Gesmundo spiega che “l’operazione non è conveniente dal punto di vista economico. La svendita produrrà un effetto negativo per i conti dello Stato, che vedrà ridursi le entrate in maniera maggiore della riduzione della spesa per gli interessi sul debito”. “Noi - sottolinea - venderemo il 4,7% di azioni di Eni, vendita che produrrà un incasso di circa 2 miliardi di euro che per legge dovranno essere utilizzati per la riduzione del debito pubblico, ma che comporterà un mancato incasso di 147 milioni di euro, denaro entrato nelle casse dello Stato nel 2023 per i dividendi di Eni. Peraltro – aggiunge – questo effetto negativo per le finanze dello Stato accomuna tutte le privatizzazioni che il Governo ha ipotizzato, a partire da quella di Poste”.

Inoltre, sostiene il segretario confederale, “questo progetto indebolirà ancora di più il ruolo di Eni sul processo di transizione ambientale, proprio nel momento in cui l’Italia dovrebbe concentrare tutti i propri sforzi per recuperare i ritardi accumulati e che rischiano di produrre pesanti danni per l’economia del Paese”.

“Ci auguriamo che la svendita si fermi qui”, dichiara il segretario nazionale Filctem Cgil Pepe. “Così si impoverisce un’importante azienda italiana che, nonostante la sua vocazione industriale, richiederebbe ora un’ambientalizzazione dei processi produttivi con le tecnologie oggi disponibili per investimenti finalizzati anche agli obiettivi indicati dall’Europa”. Vi è un ulteriore risvolto di questa operazione: “Eni è debole finanziariamente sulla chimica di base, che è un pilastro fondamentale per il sostegno del sistema manifatturiero e industriale.
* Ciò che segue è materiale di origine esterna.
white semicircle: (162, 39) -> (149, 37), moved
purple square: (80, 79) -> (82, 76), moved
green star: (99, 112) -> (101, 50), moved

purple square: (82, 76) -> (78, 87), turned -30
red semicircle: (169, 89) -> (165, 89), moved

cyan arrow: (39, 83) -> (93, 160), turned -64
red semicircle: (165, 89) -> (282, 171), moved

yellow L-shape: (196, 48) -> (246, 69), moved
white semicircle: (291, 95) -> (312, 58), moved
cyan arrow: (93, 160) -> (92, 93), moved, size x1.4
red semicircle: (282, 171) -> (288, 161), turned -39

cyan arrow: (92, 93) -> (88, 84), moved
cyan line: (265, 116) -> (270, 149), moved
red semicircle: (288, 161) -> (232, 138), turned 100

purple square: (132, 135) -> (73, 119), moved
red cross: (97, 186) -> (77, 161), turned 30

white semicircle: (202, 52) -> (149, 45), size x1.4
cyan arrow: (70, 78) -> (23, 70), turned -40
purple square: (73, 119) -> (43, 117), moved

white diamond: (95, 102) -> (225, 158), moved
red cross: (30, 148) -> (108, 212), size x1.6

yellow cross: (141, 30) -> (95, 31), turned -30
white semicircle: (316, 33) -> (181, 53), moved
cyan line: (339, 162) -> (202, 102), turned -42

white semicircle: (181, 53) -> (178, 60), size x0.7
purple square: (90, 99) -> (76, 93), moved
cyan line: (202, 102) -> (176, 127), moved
Qualora non ci fossero più gli adeguati interventi l’Italia rischierebbe di non essere più la seconda manifattura europea, mentre la filiera a valle scivolerebbe verso quei Paesi extra-Ue con i quali non possiamo competere sia per rispetto dell’ambiente sia per costo del lavoro”.

Infine, Cgil e Filctem sostengono che “vi sono rischi per i lavoratori, che non avranno più quella sicurezza del posto di lavoro che Eni ha fin qui garantito, e per i cittadini, perché è presumibile ipotizzare l’aumento dei costi energetici, in quanto la presenza di Eni funge anche da calmiere dei prezzi”.